A Positive Force on the Boston Scene and Scenery

The Landscape Design Council (LDC) of Massachusetts announced Sept. 7, 2016 that Renata von Tscharner, founder and president of the Charles River Conservancy (thecharles.org), is the 2016 winner of the Landscape Design Council Award for Excellence, given in recognition of outstanding civic accomplishment.

“Renata von Tscharner created the Charles River Conservancy and developed it into a significant force for making the river a beautiful, clean recreation resource for the entire region,” said Chris Cotter, LDC chairman.

Organized in 1963, the LDC operates under the auspices of National Garden Clubs, and is a special-subjects group of the Garden Club Federation of Massachusetts.

In 2000, von Tscharner founded the Charles River Conservancy to promote the active use and vitality of the parklands along the river, increase recreational and cultural opportunities and work to ensure the beauty and integrity of this public resource.
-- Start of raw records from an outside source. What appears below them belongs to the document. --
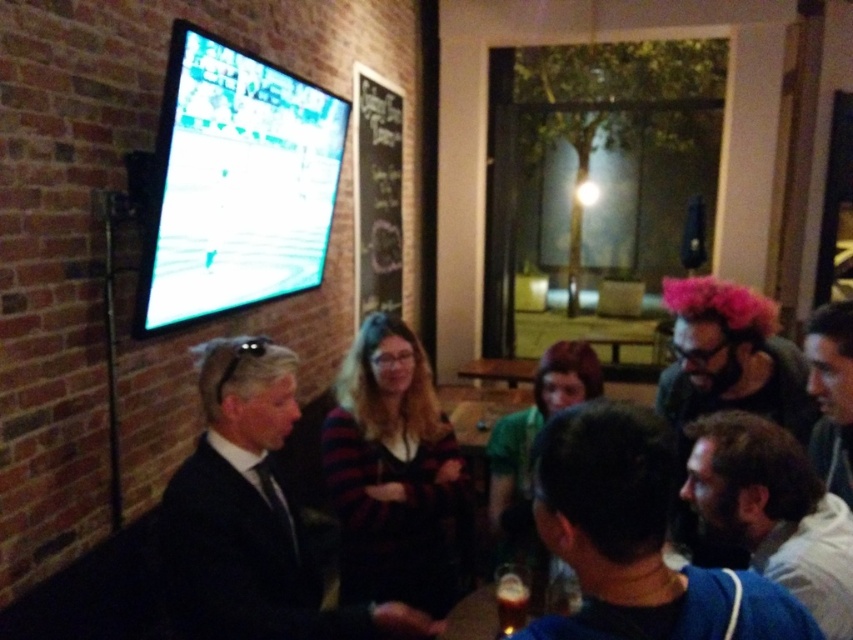 You are a guest at the event and want to sit between the black suit at center and the dark blue fabric at lower right. Is there enough space between them to sit?

The black suit at center is to the left of dark blue fabric at lower right, so there is space between them to sit.

You are at a bar watching a sports game on the TV. You notice a dark blue fabric at lower right and a pink fuzzy wig at upper right. Which object is closer to the floor?

The dark blue fabric at lower right is positioned under the pink fuzzy wig at upper right, so it is closer to the floor. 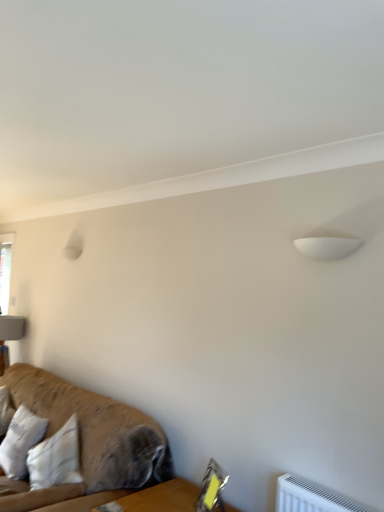 Question: From the image's perspective, would you say textured brown fabric couch at lower left is shown under white cotton pillow at lower left?

Choices:
 (A) yes
 (B) no

Answer: (B)

Question: From a real-world perspective, is textured brown fabric couch at lower left under white cotton pillow at lower left?

Choices:
 (A) yes
 (B) no

Answer: (B)

Question: Is textured brown fabric couch at lower left behind white cotton pillow at lower left?

Choices:
 (A) no
 (B) yes

Answer: (A)

Question: Is textured brown fabric couch at lower left not near white cotton pillow at lower left?

Choices:
 (A) no
 (B) yes

Answer: (A)

Question: Is textured brown fabric couch at lower left aimed at white cotton pillow at lower left?

Choices:
 (A) yes
 (B) no

Answer: (A)

Question: Is textured brown fabric couch at lower left closer to the viewer compared to white cotton pillow at lower left?

Choices:
 (A) yes
 (B) no

Answer: (A)

Question: Is white cotton pillow at lower left at the left side of textured brown fabric couch at lower left?

Choices:
 (A) yes
 (B) no

Answer: (A)

Question: Can you confirm if white cotton pillow at lower left is shorter than textured brown fabric couch at lower left?

Choices:
 (A) yes
 (B) no

Answer: (A)

Question: Considering the relative sizes of white cotton pillow at lower left and textured brown fabric couch at lower left in the image provided, is white cotton pillow at lower left wider than textured brown fabric couch at lower left?

Choices:
 (A) no
 (B) yes

Answer: (A)

Question: Is white cotton pillow at lower left completely or partially outside of textured brown fabric couch at lower left?

Choices:
 (A) yes
 (B) no

Answer: (A)

Question: Considering the relative sizes of white cotton pillow at lower left and textured brown fabric couch at lower left in the image provided, is white cotton pillow at lower left smaller than textured brown fabric couch at lower left?

Choices:
 (A) no
 (B) yes

Answer: (B)

Question: Does white cotton pillow at lower left have a greater height compared to textured brown fabric couch at lower left?

Choices:
 (A) no
 (B) yes

Answer: (A)

Question: Considering their positions, is white cotton pillow at lower left located in front of or behind textured brown fabric couch at lower left?

Choices:
 (A) behind
 (B) front

Answer: (A) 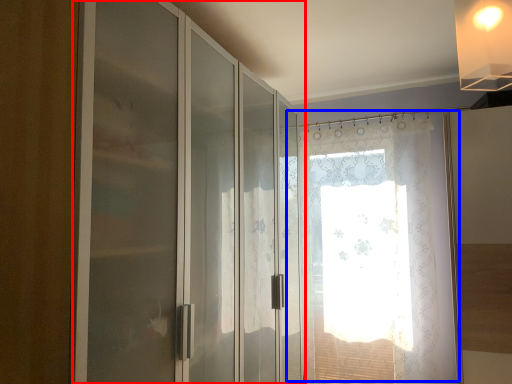 Question: Among these objects, which one is farthest to the camera, door (highlighted by a red box) or window (highlighted by a blue box)?

Choices:
 (A) door
 (B) window

Answer: (B) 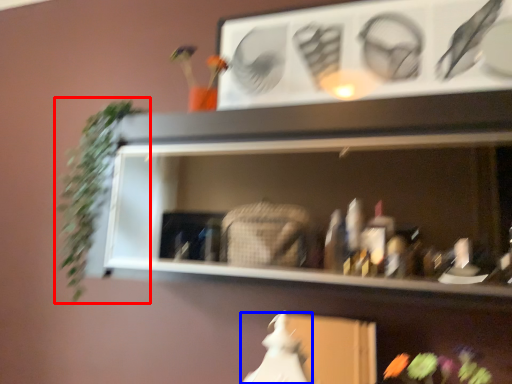 Question: Which object is further to the camera taking this photo, plant (highlighted by a red box) or fancy dress (highlighted by a blue box)?

Choices:
 (A) plant
 (B) fancy dress

Answer: (A) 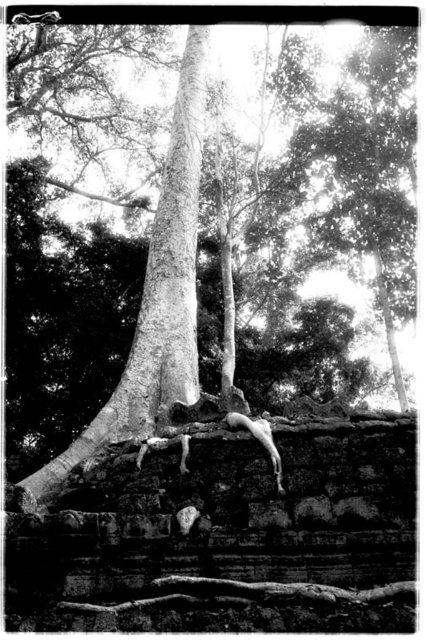 Based on the scene description, which object has a greater width between the smooth bark tree at center and the smooth bark tree trunk at center?

The smooth bark tree at center has a greater width than the smooth bark tree trunk at center according to the description.

Looking at this image, you are an archaeologist measuring the space between two parts of the tree. You need to know if there is enough space to place a 20 inch long measuring tape between the smooth bark tree at center and the smooth bark tree trunk at center. Can you fit the tape between them?

The distance between the smooth bark tree at center and the smooth bark tree trunk at center is 20.05 inches, which is slightly longer than the 20 inch measuring tape. Therefore, the tape can fit between them with a small amount of space to spare. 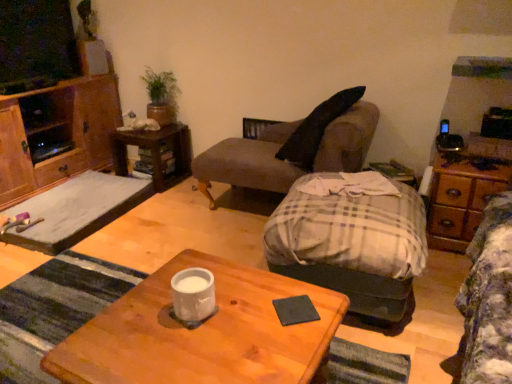 Where is `vacant space situated on the left part of gray fabric couch at center, placed as the 1th studio couch when sorted from back to front`? vacant space situated on the left part of gray fabric couch at center, placed as the 1th studio couch when sorted from back to front is located at coordinates (173, 225). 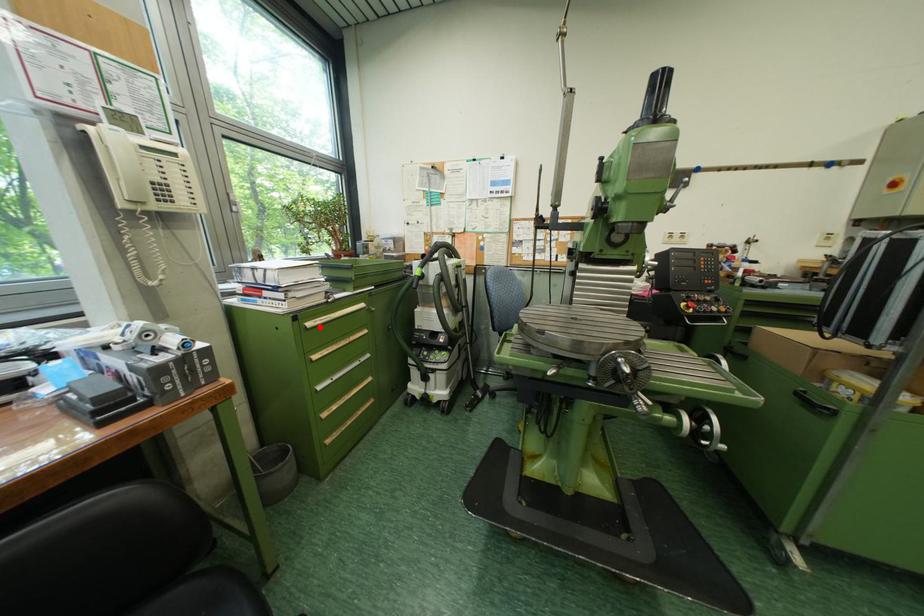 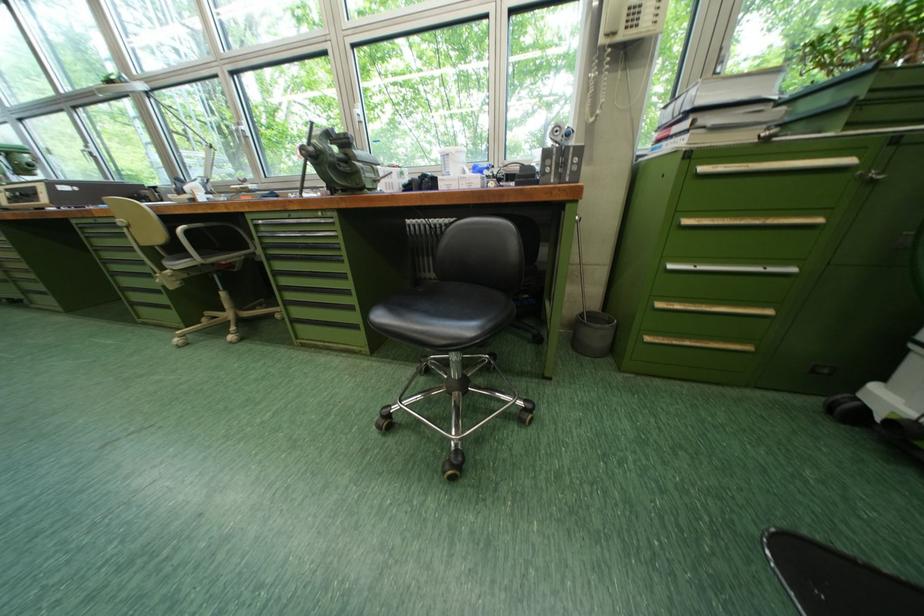 In the second image, find the point that corresponds to the highlighted location in the first image.

(713, 169)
Each year about 2,000 Conservancy volunteers help to renew and maintain the Charles River parklands. The Conservancy also collaborates with other organizations and coalitions to advocate for increased state funding for better access and good planning and management practices to enhance the landscape, structures, pathways and amenities of the Charles River basin.
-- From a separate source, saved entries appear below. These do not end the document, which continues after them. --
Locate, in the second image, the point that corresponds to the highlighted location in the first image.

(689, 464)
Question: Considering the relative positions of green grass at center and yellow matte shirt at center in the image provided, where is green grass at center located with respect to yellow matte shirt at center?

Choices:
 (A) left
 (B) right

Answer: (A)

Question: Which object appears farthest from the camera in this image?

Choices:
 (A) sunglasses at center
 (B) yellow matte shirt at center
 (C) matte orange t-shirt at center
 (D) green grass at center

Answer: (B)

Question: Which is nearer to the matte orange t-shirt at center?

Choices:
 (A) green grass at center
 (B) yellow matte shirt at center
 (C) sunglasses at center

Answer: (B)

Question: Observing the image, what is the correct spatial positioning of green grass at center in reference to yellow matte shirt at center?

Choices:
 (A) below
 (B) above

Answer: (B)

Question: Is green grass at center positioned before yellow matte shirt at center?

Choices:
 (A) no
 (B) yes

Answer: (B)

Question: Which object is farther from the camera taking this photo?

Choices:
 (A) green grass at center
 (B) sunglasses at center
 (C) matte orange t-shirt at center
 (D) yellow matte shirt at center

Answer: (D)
As president of the Charles River Conservancy, von Tscharner oversees all aspects of the organization, which has a staff of 6 and more than 15,000 supporters and volunteers. She has decades of experience in not-for-profit leadership, project and fiscal management, marketing, and organizational development. She trained as an architect and urban designer in Switzerland, earning a degree in architecture and city planning from the Institute of Technology in Zurich, Switzerland, working in Paris and London, and as assistant city planner in Bern, Switzerland. Her accomplishments include working on the Covent Garden Market in London, coauthoring several books, hosting television shows, and teaching at a number of U.S. colleges.

Her professional life has focused on planning and improving public spaces. In 1979, she cofounded the Townscape Institute, a not-for-profit public-interest planning organization that strives for visual coherence of the buildings, streets and spaces that make up Cambridge.